Does anybody know if the ASX uses Market Makers for ordinary Share Markets ?
According to their website , they use them for Bonds ,ETOs,ETPs, Index derivatives,Interest rate derivatives and energy derivatives.
No mention of ordinary shares.
http://www.asx.com.au/products/market-maker-arrangements.htm

I will keep looking for a definite answer, and if I cannot find one will email ASX.
Currently studying VSA and Wyckoff and would like to be able to factor in the market maker when studying the charts.


Thanks


----------



## cutz (30 September 2017)

Triple B said:


> Hello.
> 
> Does anybody know if the ASX uses Market Makers for ordinary Share Markets ?
> According to their website , they use them for Bonds ,ETOs,ETPs, Index derivatives,Interest rate derivatives and energy derivatives.
> ...




Not on ordinary stocks.


----------



## Triple B (30 September 2017)

Ok Thanks. 
How do you know this?
Would explain the lack of liquidity that I sometimes see lamented here possibly?


----------



## cutz (30 September 2017)

Triple B said:


> Ok Thanks.
> How do you know this?
> Would explain the lack of liquidity that I sometimes see lamented here possibly?




Common knowledge.

Which stock are you looking at ?


----------



## Triple B (30 September 2017)

cutz said:


> Common knowledge.
> 
> Which stock are you looking at ?



None specifically.
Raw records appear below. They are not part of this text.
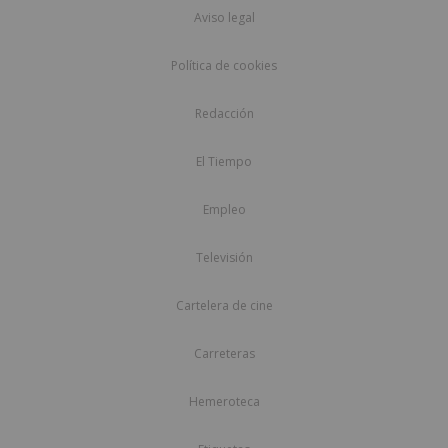
Aviso legal
Política de cookies
Redacción
El Tiempo
Empleo
Televisión
Cartelera de cine
Carreteras
Hemeroteca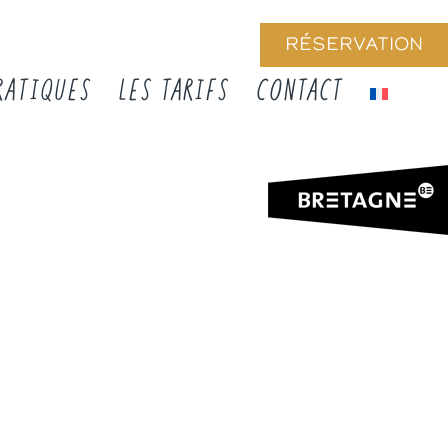
RÉSERVATION
RATIQUES
LES TARIFS
CONTACT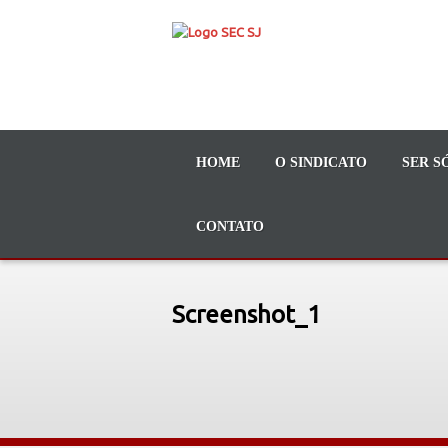
HOME
O SINDICATO
SER S
CONTATO
Screenshot_1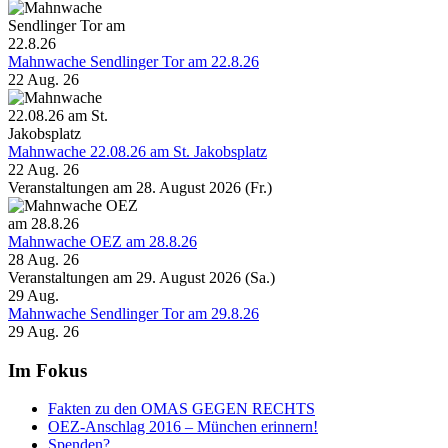
Mahnwache Sendlinger Tor am 22.8.26
22 Aug. 26
Mahnwache 22.08.26 am St. Jakobsplatz
22 Aug. 26
Veranstaltungen am 28. August 2026 (Fr.)
Mahnwache OEZ am 28.8.26
28 Aug. 26
Veranstaltungen am 29. August 2026 (Sa.)
29
Aug.
Mahnwache Sendlinger Tor am 29.8.26
29 Aug. 26
Im Fokus
Fakten zu den OMAS GEGEN RECHTS
OEZ-Anschlag 2016 – München erinnern!
Spenden?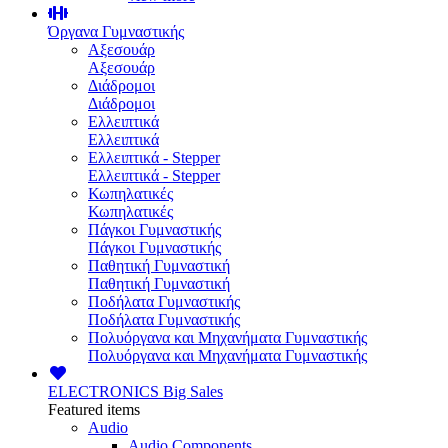
Όργανα Γυμναστικής
Αξεσουάρ
Αξεσουάρ
Διάδρομοι
Διάδρομοι
Ελλειπτικά
Ελλειπτικά
Ελλειπτικά - Stepper
Ελλειπτικά - Stepper
Κωπηλατικές
Κωπηλατικές
Πάγκοι Γυμναστικής
Πάγκοι Γυμναστικής
Παθητική Γυμναστική
Παθητική Γυμναστική
Ποδήλατα Γυμναστικής
Ποδήλατα Γυμναστικής
Πολυόργανα και Μηχανήματα Γυμναστικής
Πολυόργανα και Μηχανήματα Γυμναστικής
ELECTRONICS
Big Sales
Featured items
Audio
Audio Components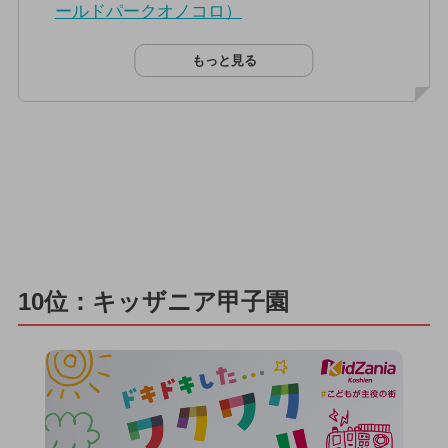
ールドパークオノコロ）
もっと見る
10位：キッザニア甲子園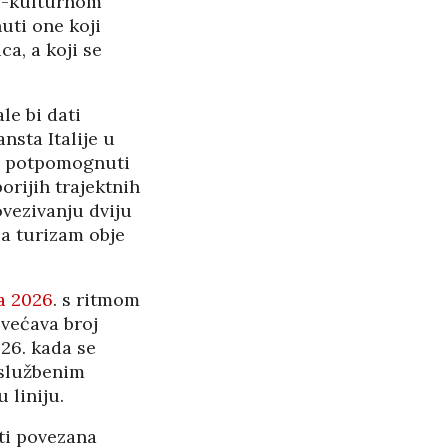
no-kulturnom
uti one koji
PANOPTICUM
27/05/2026
ca, a koji se
RASPAD “SRPSKOG
le bi dati
SVETA” U CRNOJ GORI
nsta Italije u
25/05/2026
i potpomognuti
orijih trajektnih
ŠTITI LI GAY LOBI
MINISTRA HABIJANA?
ovezivanju dviju
25/05/2026
za turizam obje
140 GODINA HPD U
SJENI NERADA I
ja 2026
. s ritmom
ovećava broj
ANSPARENTNOSTI
26. kada se
/2026
eslužbenim
 liniju.
BETONARA OBULJEN
KORŽINEK
iti povezana
14/04/2026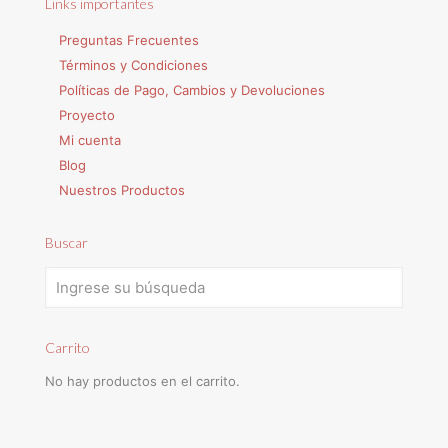
Links importantes
Preguntas Frecuentes
Términos y Condiciones
Políticas de Pago, Cambios y Devoluciones
Proyecto
Mi cuenta
Blog
Nuestros Productos
Buscar
Carrito
No hay productos en el carrito.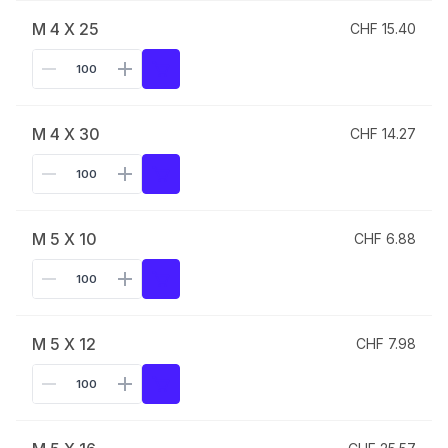
M 4 X 25
CHF 15.40
M 4 X 30
CHF 14.27
M 5 X 10
CHF 6.88
M 5 X 12
CHF 7.98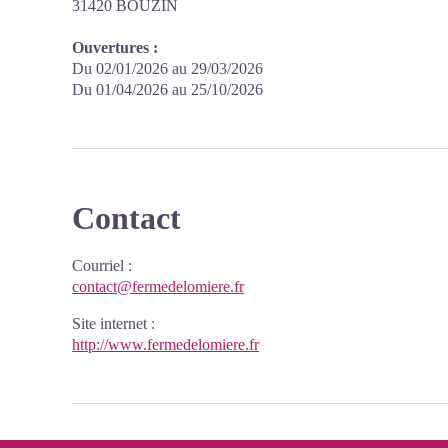
31420 BOUZIN
Ouvertures :
Du 02/01/2026 au 29/03/2026
Du 01/04/2026 au 25/10/2026
Contact
Courriel
:
contact@fermedelomiere.fr
Site internet
:
http://www.fermedelomiere.fr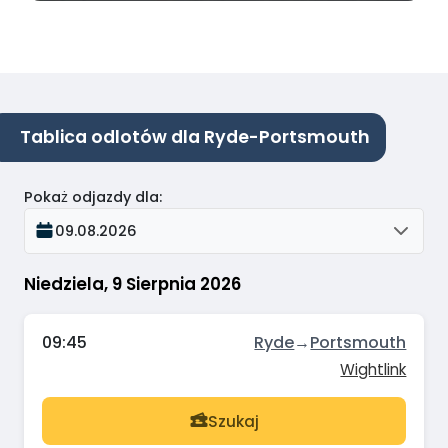
Tablica odlotów dla Ryde-Portsmouth
Pokaż odjazdy dla
:
09.08.2026
Niedziela, 9 Sierpnia 2026
09:45
Ryde
→
Portsmouth
Wightlink
Szukaj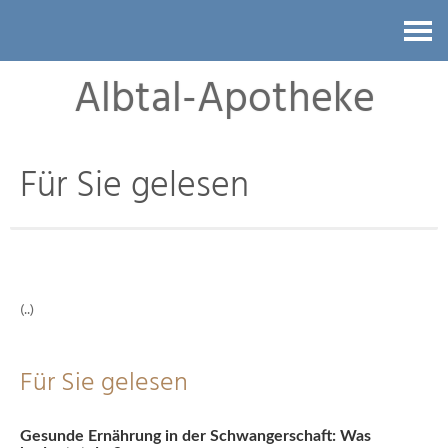
Kontakt
Albtal-Apotheke
Für Sie gelesen
(..)
Für Sie gelesen
Gesunde Ernährung in der Schwangerschaft: Was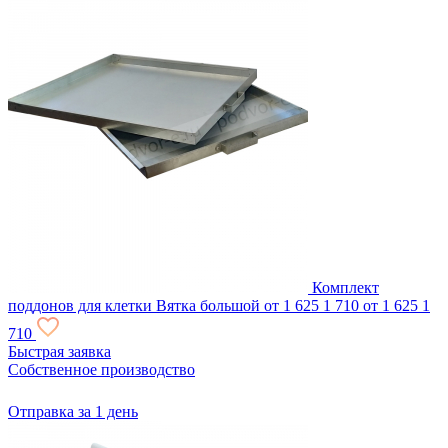
Комплект
поддонов для клетки Вятка большой
от 1 625
1 710
от 1 625
1
710
Быстрая заявка
Собственное производство
Отправка за 1 день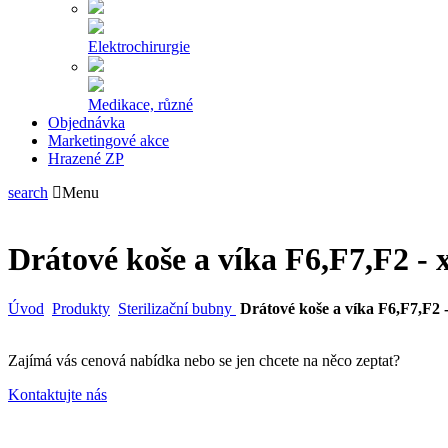
Elektrochirurgie
Medikace, různé
Objednávka
Marketingové akce
Hrazené ZP
search
Menu
Drátové koše a víka F6,F7,F2 - 
Úvod
Produkty
Sterilizační bubny
Drátové koše a víka F6,F7,F2 
Zajímá vás cenová nabídka nebo se jen chcete na něco zeptat?
Kontaktujte nás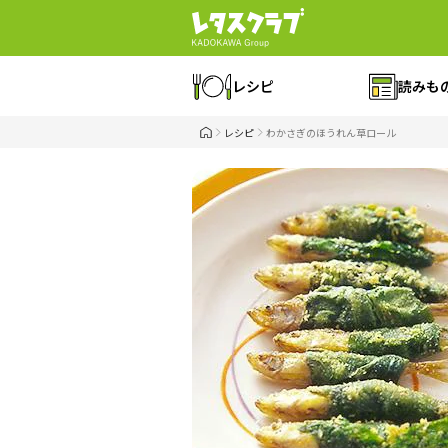
レシピ
読みも
レシピ
わかさぎのほうれん草ロール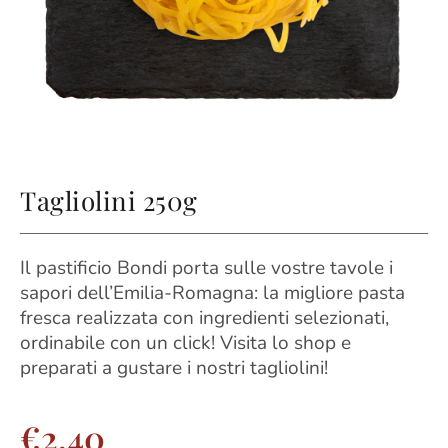
Tagliolini 250g
Il pastificio Bondi porta sulle vostre tavole i
sapori dell’Emilia-Romagna: la migliore pasta
fresca realizzata con ingredienti selezionati,
ordinabile con un click! Visita lo shop e
preparati a gustare i nostri tagliolini!
€
2,40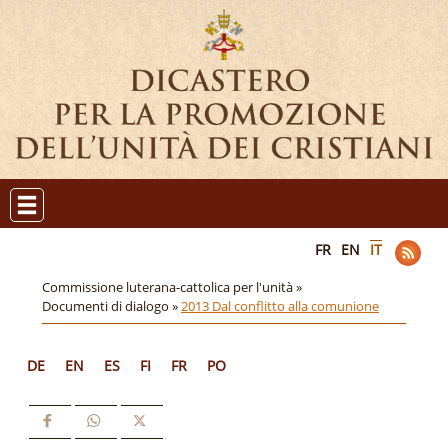
FR
EN
IT
Commissione luterana-cattolica per l'unità »
Documenti di dialogo »
2013 Dal conflitto alla comunione
DE
EN
ES
FI
FR
PO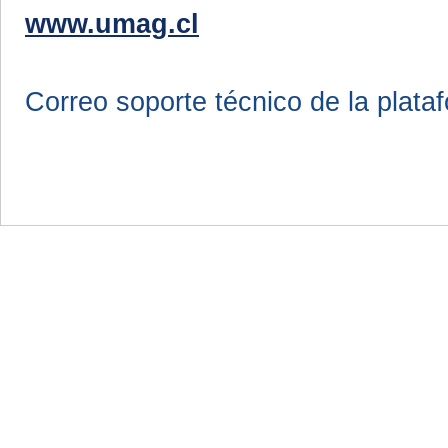
www.umag.cl
Correo soporte técnico de la plata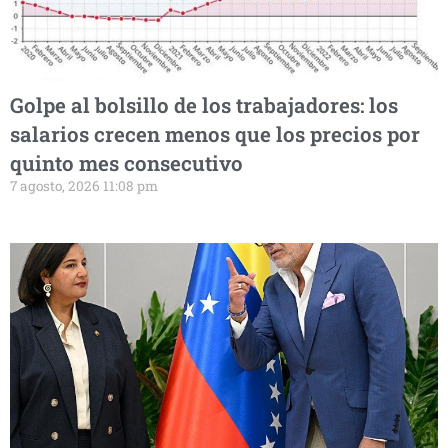
Golpe al bolsillo de los trabajadores: los
salarios crecen menos que los precios por
quinto mes consecutivo
7 agosto, 2026 11:08 pm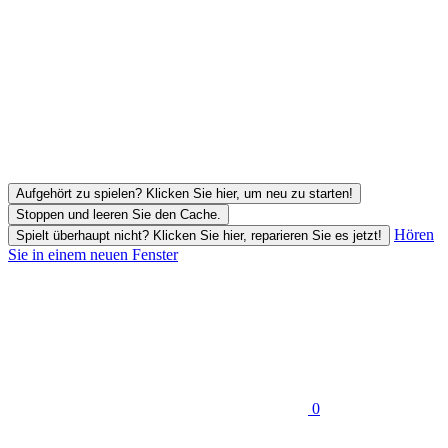
Aufgehört zu spielen? Klicken Sie hier, um neu zu starten!
Stoppen und leeren Sie den Cache.
Hören
Spielt überhaupt nicht? Klicken Sie hier, reparieren Sie es jetzt!
Sie in einem neuen Fenster
0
Asx 200.
currently paper trades ,  but find the large volume bearish bars interesting.
I will be researching   a bit  further.
Thanks for the replies


----------



## Triple B (1 October 2017)

Triple B said:


> None specifically. Asx 200.
> currently paper trades ,  but find the large volume bearish bars interesting.
> I will be researching   a bit  further.
> Thanks for the replies




I have CSR on paper..


My most profitable so far.
The First large bear bar is the one that looks like a market maker has absorbed the selling.Providing liquidity
Then the Big money buying in the trading range.
Then market maker is last to distribute at or above $4.80
But if no MM then must be Smart/Big Money buying on markdown. Who else would buy a falling stock on big vol?


----------